Au-delà des questions environnementales, les pertes économiques liées à la déforestation et à l’inefficacité de la gestion des exportations de cacao et de café sont préoccupantes. Selon Mike Ntambwe, directeur général de l’Agence Nationale de Promotion des Exportations (ANAPEX), la RDC perd chaque semaine plus de 400 tonnes de cacao à cause de pratiques frauduleuses. Ces pertes s’élèvent à près de 60 millions de dollars américains chaque année. Les producteurs congolais se trouvent également confrontés à une concurrence accrue, notamment avec l’Ouganda, où les exportations de cacao ne sont pas soumises aux mêmes taxes, ce qui rend leurs prix beaucoup plus compétitifs. En RDC, les taxes multiples et les coûts logistiques élevés compliquent encore davantage la situation, réduisant la rentabilité du secteur. Cependant, malgré ces défis, des signes positifs émergent. En 2023, les exportations de café congolais ont connu une nette augmentation, atteignant 12 422 tonnes contre 10 729 tonnes en 2022, selon les chiffres de la Banque Centrale du Congo (BCC). Ce dynamisme démontre qu’il existe un potentiel de croissance dans le secteur agricole, à condition que des mesures efficaces soient mises en place pour garantir la traçabilité des produits et répondre aux nouvelles exigences européennes.
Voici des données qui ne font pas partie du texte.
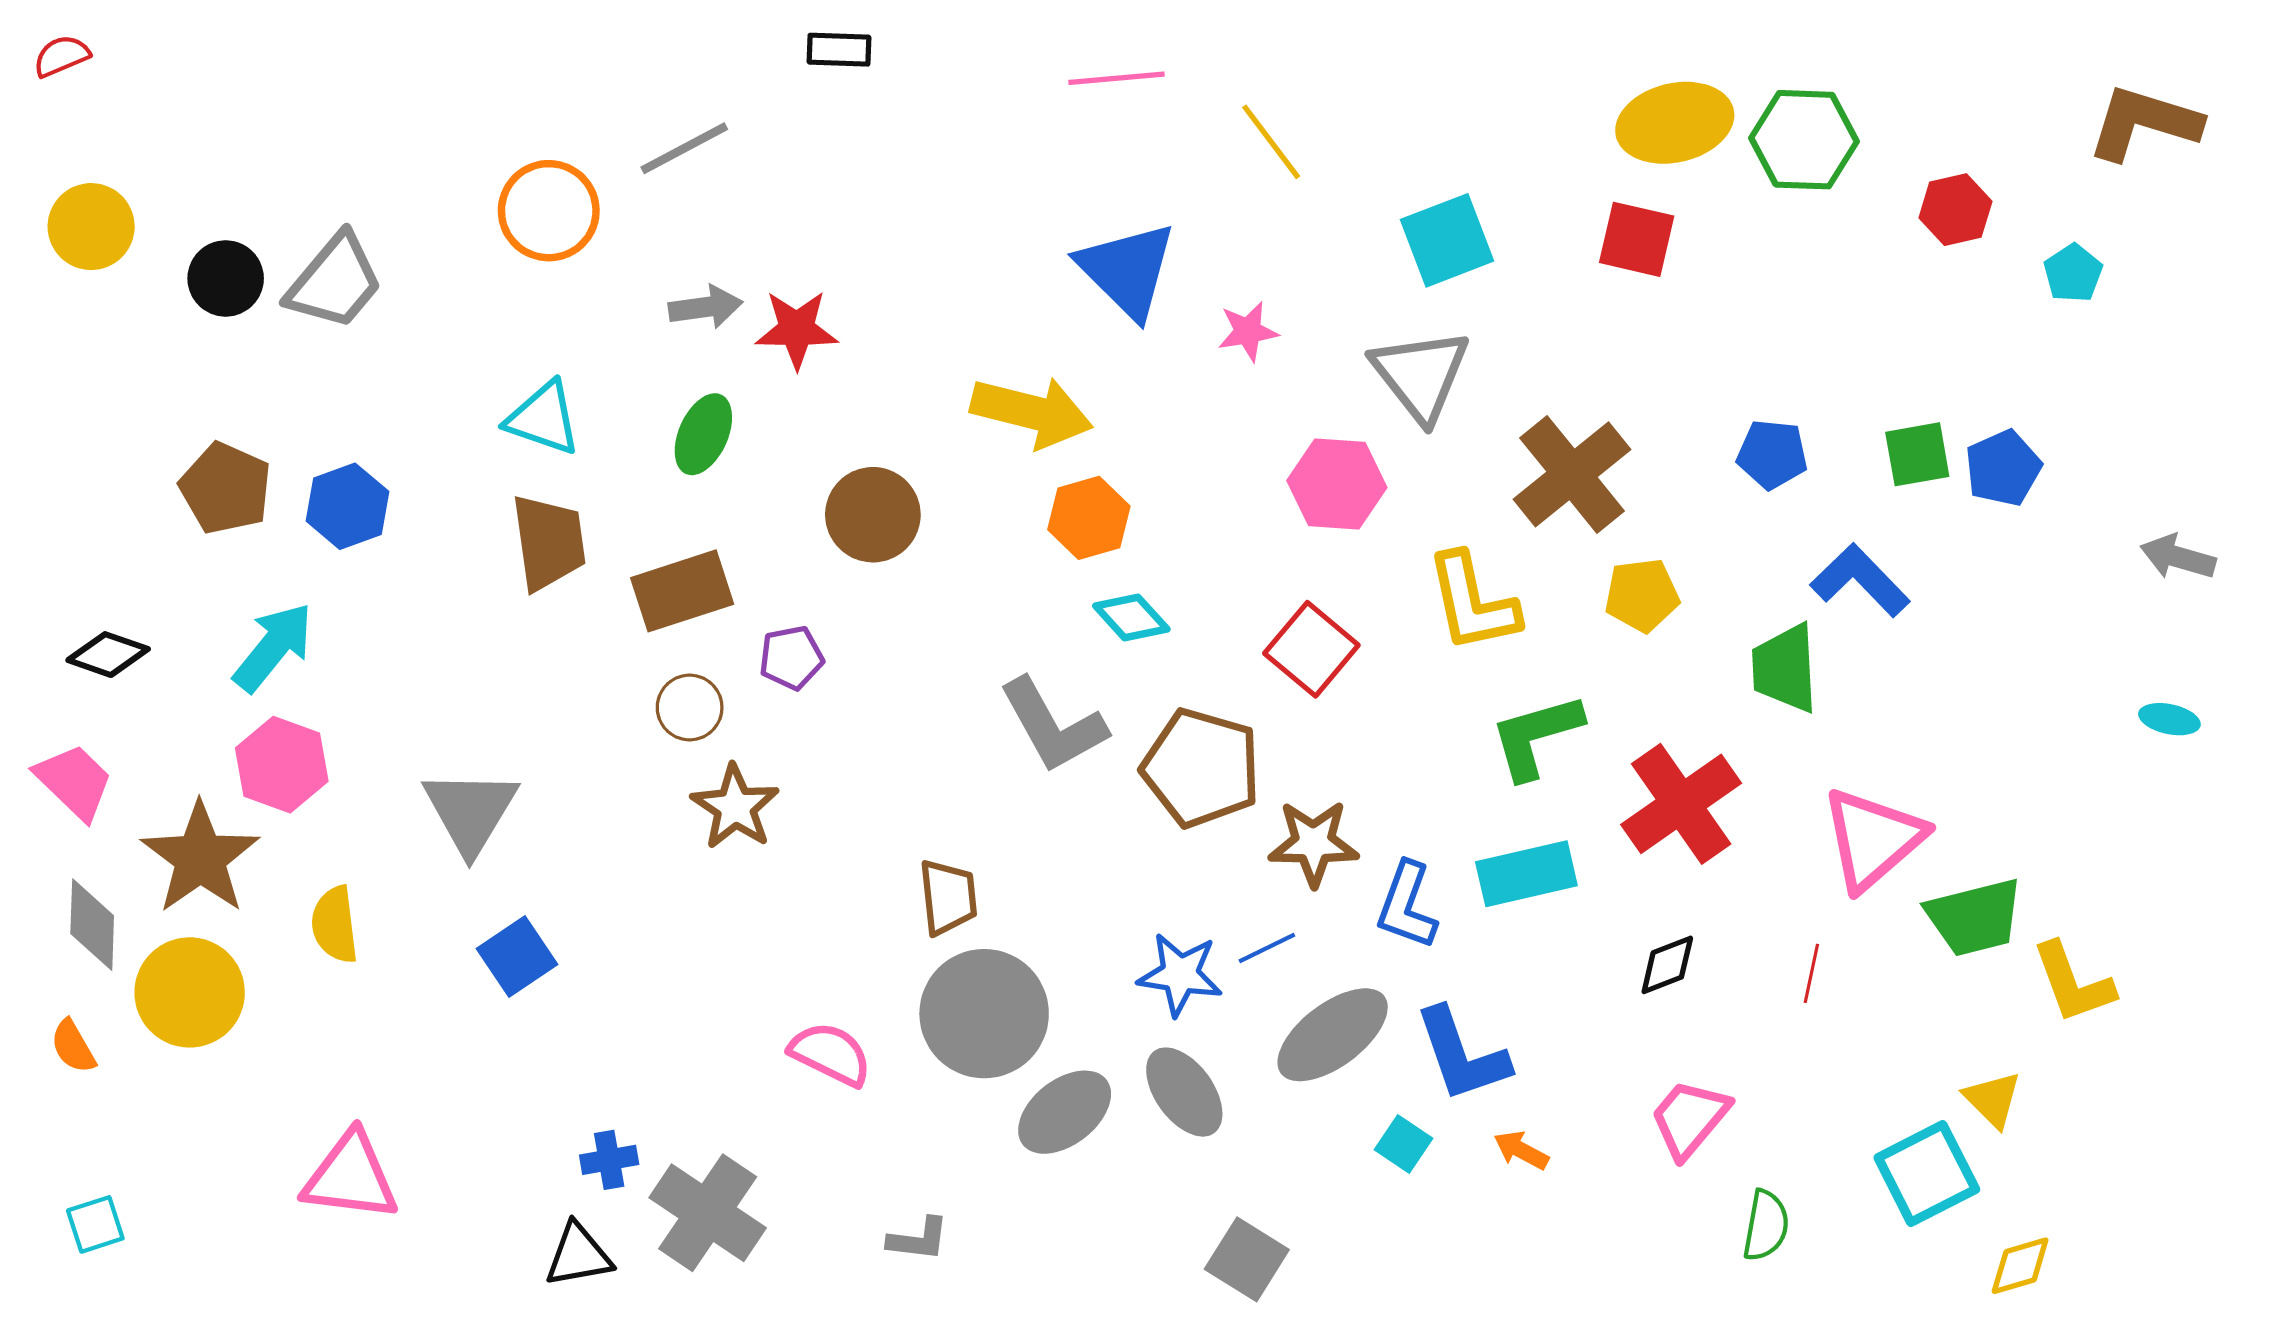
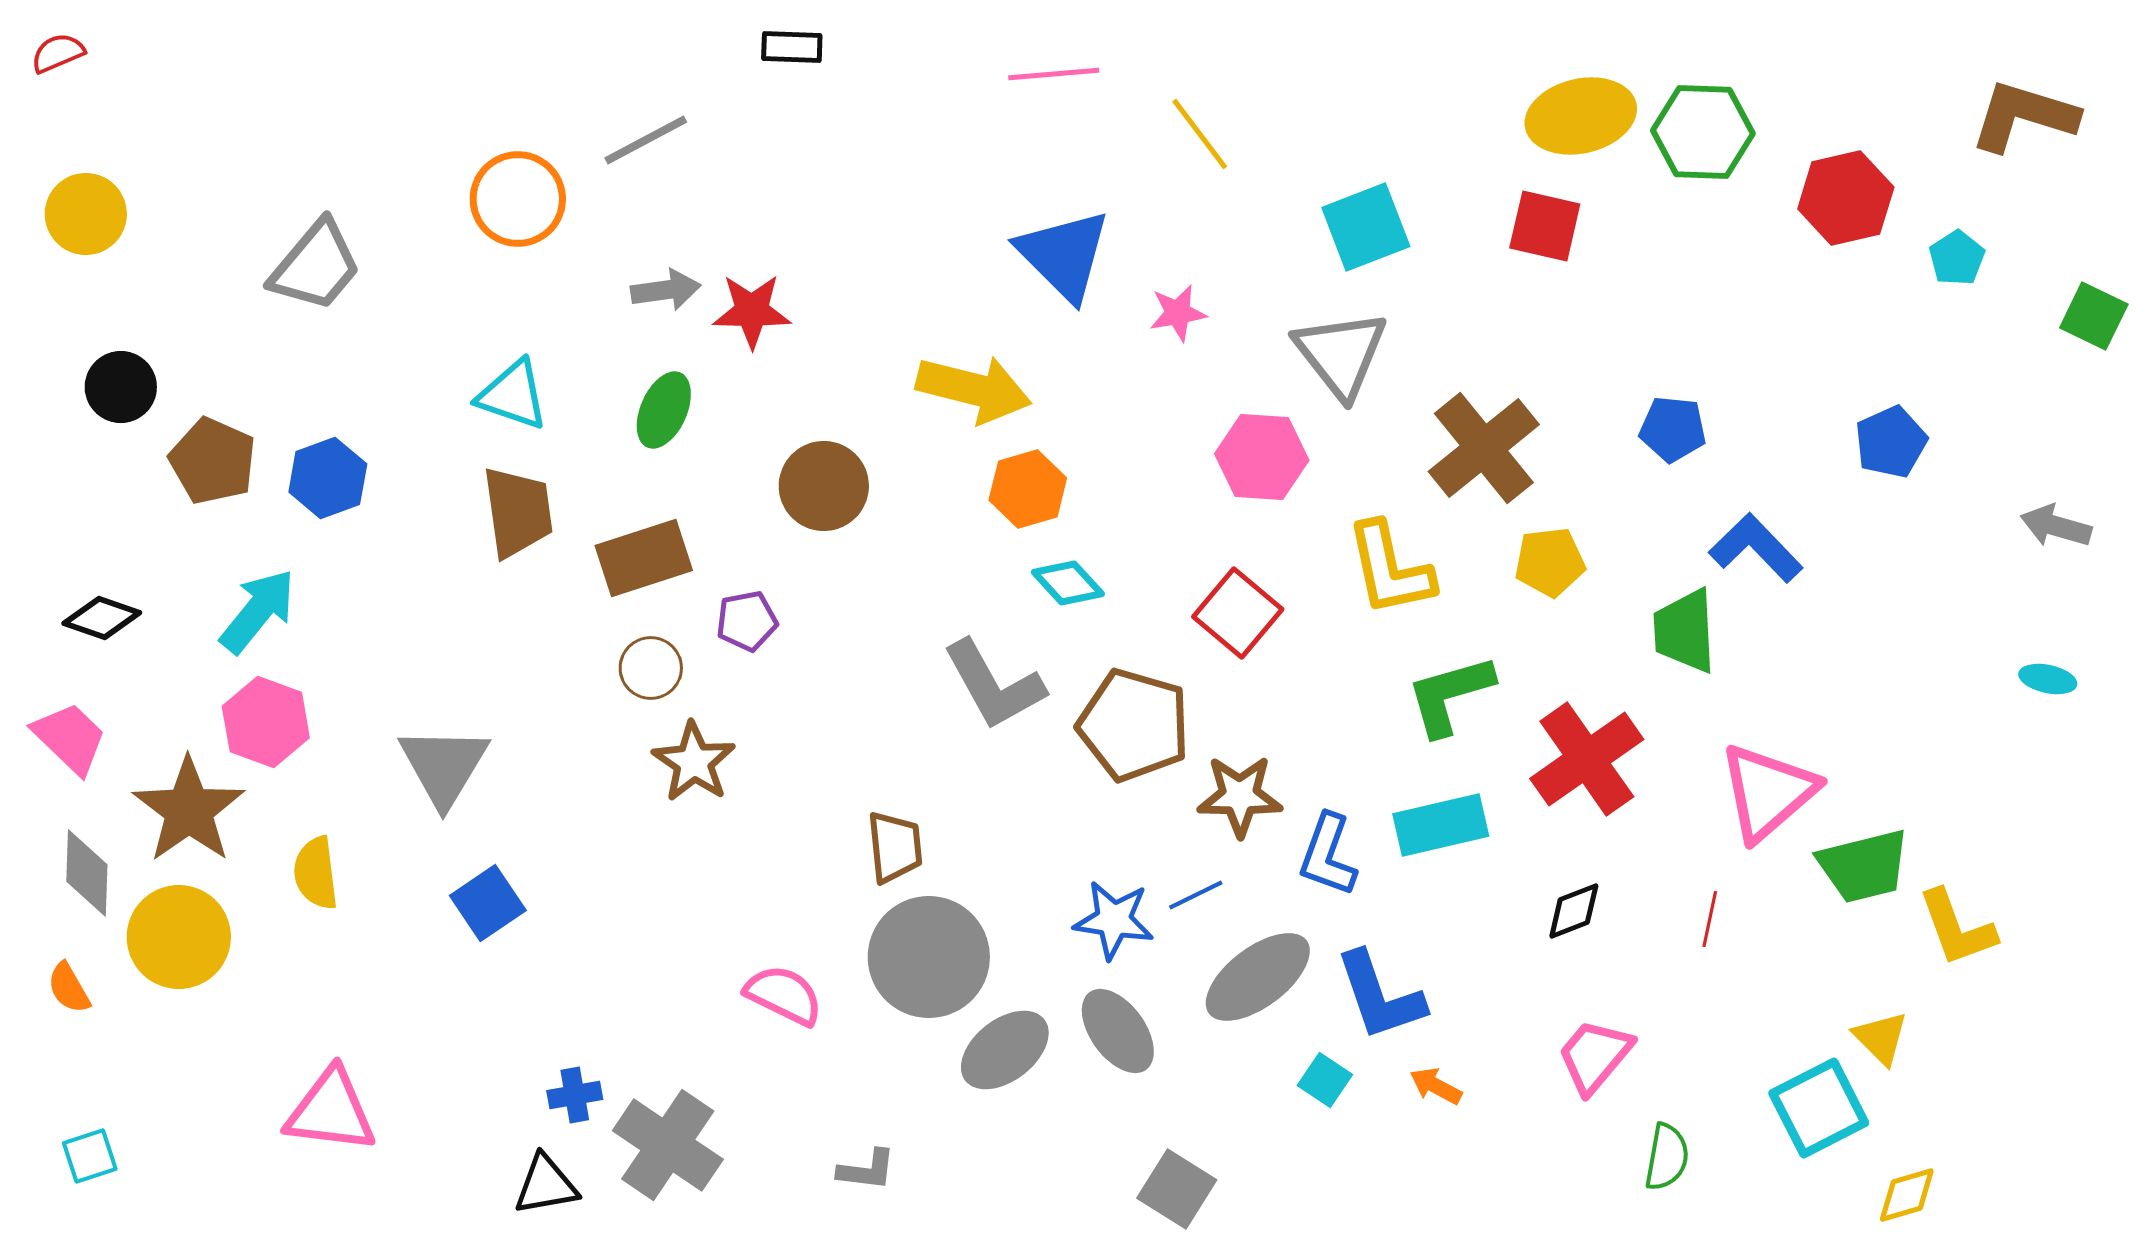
red hexagon: (1955, 210) -> (1846, 198), size x1.4
black circle: (226, 278) -> (121, 387), moved
green square: (1917, 454) -> (2094, 316), moved, turned 36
Face à ces préoccupations, le gouvernement congolais s’est engagé à clarifier la situation avec les opérateurs économiques. Un point de presse, organisé par les ministères de l’Agriculture, de l’Environnement et du Commerce extérieur, aura lieu ce lundi pour fournir des éclaircissements sur l’impact réel du règlement européen et les démarches à suivre pour se conformer aux nouvelles normes. Pour les autorités congolaises, il s’agit de trouver un équilibre entre la préservation des forêts et le soutien à l’industrie agricole. La RDC, qui abrite une part significative du bassin du Congo, est appelée à jouer un rôle de premier plan dans la lutte contre la déforestation, un défi qui implique à la fois des enjeux environnementaux, économiques et sociaux. Le secteur du cacao et du café reste l’un des principaux moteurs de l’économie congolaise, avec des perspectives de croissance à moyen et long terme, à condition de réussir à s’adapter aux nouvelles régulations mondiales. La question qui se pose maintenant est de savoir si le pays pourra relever ce défi et trouver des solutions pour maintenir ses produits sur les marchés internationaux tout en respectant les critères environnementaux de plus en plus stricts.